INSTRUCTIONS FOR THE TASK: Somewhere below is a line with "Contexte du stageL’Association Trans Musical" and, later, a line with "компьютера, периферийных устройств и другого"; repeat those two lines and all the lines between them, exactly as they are.

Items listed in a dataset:
================

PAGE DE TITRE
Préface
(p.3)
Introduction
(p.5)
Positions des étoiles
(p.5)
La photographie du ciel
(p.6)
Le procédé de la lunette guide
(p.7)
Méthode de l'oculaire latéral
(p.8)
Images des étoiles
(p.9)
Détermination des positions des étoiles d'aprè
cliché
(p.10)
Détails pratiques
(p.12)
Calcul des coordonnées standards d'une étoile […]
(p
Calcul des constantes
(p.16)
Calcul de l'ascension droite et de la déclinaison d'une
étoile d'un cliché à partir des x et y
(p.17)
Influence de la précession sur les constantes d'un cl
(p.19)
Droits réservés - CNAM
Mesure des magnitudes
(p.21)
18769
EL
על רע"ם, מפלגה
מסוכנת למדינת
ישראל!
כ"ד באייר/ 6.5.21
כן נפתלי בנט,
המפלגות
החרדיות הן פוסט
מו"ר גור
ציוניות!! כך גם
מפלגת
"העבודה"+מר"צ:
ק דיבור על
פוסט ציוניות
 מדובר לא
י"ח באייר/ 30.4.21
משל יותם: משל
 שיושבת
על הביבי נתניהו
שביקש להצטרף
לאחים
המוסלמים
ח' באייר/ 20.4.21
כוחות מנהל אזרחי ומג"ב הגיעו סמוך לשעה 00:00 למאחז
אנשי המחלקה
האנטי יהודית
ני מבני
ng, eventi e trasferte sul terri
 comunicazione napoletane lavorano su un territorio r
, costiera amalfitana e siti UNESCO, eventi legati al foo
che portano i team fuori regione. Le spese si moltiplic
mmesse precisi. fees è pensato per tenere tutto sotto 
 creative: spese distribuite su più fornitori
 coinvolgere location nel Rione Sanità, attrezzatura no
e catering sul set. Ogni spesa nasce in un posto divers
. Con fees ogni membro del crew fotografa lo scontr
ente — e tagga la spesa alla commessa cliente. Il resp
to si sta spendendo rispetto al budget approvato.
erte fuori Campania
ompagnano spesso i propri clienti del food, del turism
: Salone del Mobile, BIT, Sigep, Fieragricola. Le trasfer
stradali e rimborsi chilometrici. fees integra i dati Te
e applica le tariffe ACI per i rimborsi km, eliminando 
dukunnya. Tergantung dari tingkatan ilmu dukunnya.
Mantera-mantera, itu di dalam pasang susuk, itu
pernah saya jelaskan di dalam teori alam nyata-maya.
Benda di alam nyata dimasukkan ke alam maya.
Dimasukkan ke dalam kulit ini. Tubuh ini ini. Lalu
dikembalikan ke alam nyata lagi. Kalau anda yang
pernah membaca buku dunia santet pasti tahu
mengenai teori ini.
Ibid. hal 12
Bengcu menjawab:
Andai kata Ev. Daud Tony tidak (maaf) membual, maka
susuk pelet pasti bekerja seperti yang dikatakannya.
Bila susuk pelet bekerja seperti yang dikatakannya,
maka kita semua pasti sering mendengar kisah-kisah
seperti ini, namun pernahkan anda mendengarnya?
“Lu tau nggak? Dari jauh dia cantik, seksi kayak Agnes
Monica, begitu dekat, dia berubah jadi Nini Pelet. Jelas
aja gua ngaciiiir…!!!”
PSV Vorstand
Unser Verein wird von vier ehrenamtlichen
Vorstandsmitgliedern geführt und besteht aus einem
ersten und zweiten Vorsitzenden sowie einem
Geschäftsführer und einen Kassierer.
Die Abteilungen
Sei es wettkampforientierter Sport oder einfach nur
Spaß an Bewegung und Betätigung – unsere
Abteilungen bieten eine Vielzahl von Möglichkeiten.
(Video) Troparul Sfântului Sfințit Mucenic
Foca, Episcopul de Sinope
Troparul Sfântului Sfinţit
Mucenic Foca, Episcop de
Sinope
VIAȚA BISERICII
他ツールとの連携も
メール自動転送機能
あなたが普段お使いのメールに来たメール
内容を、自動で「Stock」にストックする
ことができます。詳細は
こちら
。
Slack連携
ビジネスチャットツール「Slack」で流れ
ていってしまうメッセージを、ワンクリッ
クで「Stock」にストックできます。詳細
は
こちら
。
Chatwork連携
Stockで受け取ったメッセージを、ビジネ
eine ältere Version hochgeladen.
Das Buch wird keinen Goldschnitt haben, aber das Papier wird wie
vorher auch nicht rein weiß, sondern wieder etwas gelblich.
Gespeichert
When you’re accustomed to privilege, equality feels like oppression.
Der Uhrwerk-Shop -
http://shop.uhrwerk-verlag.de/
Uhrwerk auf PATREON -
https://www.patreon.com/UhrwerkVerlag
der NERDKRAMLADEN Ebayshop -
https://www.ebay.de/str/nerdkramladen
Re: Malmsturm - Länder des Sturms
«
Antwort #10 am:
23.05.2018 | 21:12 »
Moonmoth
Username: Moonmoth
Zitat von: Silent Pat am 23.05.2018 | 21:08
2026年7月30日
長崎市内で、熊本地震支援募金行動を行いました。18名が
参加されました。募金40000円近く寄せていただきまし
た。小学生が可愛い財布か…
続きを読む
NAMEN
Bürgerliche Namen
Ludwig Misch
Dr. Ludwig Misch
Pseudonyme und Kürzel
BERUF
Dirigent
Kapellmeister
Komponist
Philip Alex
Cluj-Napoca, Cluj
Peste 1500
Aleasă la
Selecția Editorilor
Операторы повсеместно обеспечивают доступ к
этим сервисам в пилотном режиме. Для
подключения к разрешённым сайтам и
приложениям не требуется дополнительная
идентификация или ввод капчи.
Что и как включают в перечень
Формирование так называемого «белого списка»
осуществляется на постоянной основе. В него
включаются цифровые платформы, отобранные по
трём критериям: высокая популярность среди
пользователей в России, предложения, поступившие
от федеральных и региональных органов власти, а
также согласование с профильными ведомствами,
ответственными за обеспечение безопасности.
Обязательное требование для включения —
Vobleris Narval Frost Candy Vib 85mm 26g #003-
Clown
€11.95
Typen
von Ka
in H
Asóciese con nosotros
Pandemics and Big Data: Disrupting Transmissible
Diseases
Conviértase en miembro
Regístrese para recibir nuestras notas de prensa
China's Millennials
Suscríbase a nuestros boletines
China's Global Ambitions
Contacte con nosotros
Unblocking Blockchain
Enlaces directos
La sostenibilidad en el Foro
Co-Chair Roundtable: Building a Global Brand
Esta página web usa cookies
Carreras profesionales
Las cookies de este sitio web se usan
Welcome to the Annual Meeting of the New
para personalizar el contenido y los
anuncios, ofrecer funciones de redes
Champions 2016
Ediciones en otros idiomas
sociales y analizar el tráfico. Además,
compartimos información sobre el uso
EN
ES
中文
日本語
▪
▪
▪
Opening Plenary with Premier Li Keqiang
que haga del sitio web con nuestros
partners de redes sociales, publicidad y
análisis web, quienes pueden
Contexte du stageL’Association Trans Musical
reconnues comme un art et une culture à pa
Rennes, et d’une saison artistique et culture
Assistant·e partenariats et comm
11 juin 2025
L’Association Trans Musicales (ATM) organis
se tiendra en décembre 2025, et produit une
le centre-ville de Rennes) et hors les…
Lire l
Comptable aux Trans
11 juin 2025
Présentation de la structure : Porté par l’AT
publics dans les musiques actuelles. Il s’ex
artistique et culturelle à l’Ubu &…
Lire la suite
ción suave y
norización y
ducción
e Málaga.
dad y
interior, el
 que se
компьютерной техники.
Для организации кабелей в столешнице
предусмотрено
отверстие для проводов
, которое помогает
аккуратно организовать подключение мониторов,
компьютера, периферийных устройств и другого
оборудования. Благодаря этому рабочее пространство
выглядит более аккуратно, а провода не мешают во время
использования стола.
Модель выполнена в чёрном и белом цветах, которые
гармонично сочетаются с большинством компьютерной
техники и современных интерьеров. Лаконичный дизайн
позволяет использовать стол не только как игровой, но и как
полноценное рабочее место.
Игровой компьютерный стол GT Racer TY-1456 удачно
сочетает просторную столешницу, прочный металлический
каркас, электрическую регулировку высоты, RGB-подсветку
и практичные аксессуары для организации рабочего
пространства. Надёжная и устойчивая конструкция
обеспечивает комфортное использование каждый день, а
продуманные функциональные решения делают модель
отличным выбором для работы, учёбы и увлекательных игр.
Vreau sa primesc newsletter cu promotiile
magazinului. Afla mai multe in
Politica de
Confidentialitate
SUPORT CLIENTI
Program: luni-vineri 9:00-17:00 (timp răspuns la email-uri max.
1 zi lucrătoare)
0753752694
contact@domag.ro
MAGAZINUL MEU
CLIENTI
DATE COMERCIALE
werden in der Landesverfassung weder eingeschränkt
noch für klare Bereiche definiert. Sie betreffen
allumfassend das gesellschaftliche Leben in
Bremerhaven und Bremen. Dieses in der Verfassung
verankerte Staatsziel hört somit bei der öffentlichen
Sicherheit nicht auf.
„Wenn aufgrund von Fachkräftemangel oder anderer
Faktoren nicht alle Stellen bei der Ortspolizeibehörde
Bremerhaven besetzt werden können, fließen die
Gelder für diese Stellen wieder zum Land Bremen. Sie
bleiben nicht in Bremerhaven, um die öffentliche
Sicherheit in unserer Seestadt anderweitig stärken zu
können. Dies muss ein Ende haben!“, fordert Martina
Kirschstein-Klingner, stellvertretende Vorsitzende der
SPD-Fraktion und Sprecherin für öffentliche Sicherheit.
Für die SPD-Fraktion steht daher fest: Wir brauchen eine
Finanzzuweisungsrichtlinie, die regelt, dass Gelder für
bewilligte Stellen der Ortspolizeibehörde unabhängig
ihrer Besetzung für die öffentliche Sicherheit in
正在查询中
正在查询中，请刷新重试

================

SOLUTION FOR THIS TASK:
Contexte du stageL’Association Trans Musical
reconnues comme un art et une culture à pa
Rennes, et d’une saison artistique et culture
Assistant·e partenariats et comm
11 juin 2025
L’Association Trans Musicales (ATM) organis
se tiendra en décembre 2025, et produit une
le centre-ville de Rennes) et hors les…
Lire l
Comptable aux Trans
11 juin 2025
Présentation de la structure : Porté par l’AT
publics dans les musiques actuelles. Il s’ex
artistique et culturelle à l’Ubu &…
Lire la suite
ción suave y
norización y
ducción
e Málaga.
dad y
interior, el
 que se
компьютерной техники.
Для организации кабелей в столешнице
предусмотрено
отверстие для проводов
, которое помогает
аккуратно организовать подключение мониторов,
компьютера, периферийных устройств и другого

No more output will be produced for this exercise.